Check every line below for the word "قیمت" and give only the number of lines where it appears.

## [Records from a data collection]
★ ★ ★ ★ ★

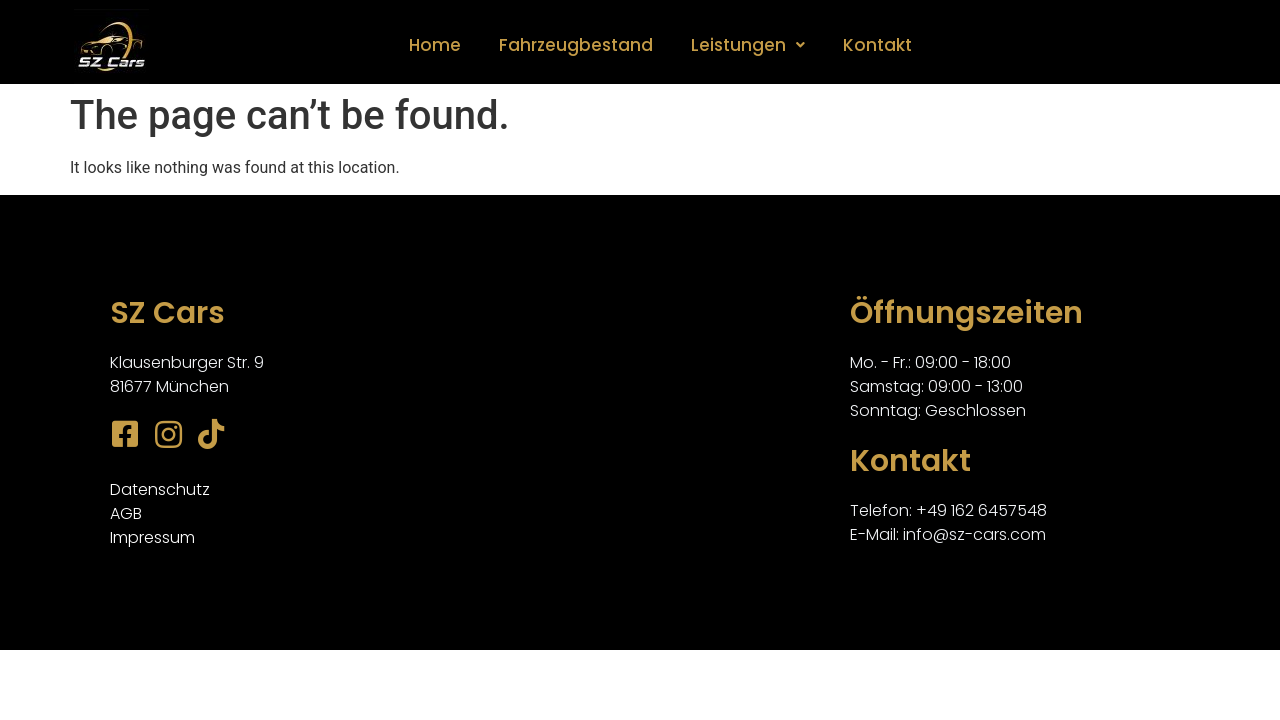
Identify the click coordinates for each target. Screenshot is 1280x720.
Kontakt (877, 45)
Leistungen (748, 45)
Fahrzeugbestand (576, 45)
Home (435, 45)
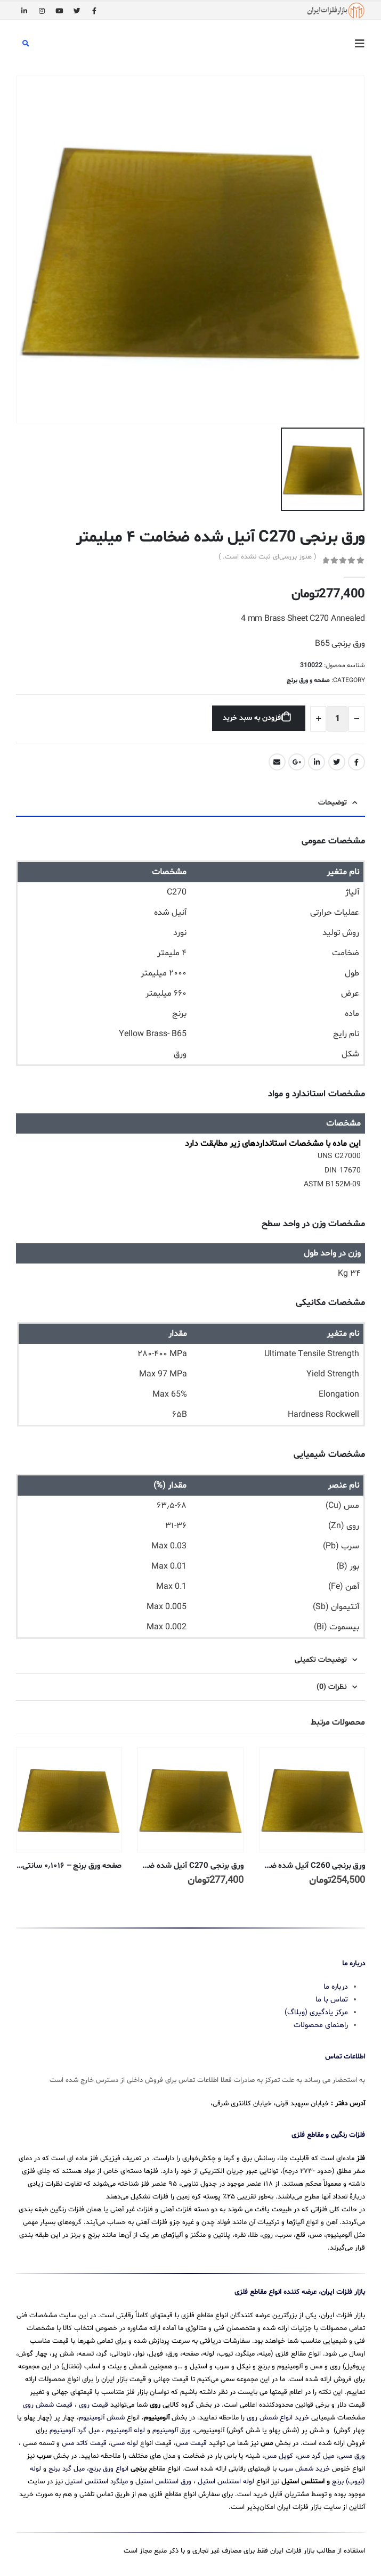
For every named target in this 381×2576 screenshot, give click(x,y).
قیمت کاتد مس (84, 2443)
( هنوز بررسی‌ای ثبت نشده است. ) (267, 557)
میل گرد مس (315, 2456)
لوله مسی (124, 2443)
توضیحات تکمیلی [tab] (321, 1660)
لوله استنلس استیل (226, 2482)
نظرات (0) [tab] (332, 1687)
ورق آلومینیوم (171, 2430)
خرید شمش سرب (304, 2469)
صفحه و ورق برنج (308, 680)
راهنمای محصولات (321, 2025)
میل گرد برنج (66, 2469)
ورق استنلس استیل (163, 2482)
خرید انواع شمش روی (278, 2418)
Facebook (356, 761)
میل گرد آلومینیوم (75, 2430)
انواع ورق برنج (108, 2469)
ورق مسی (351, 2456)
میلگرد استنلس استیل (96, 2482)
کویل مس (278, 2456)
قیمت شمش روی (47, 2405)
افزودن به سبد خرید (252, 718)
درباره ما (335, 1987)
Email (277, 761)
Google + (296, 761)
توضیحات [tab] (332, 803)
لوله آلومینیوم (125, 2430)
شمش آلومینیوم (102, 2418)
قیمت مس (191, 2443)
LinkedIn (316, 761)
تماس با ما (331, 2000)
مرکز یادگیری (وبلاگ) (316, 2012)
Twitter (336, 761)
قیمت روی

★ ★ ★ ★ ★

## [TASK OUTPUT]
4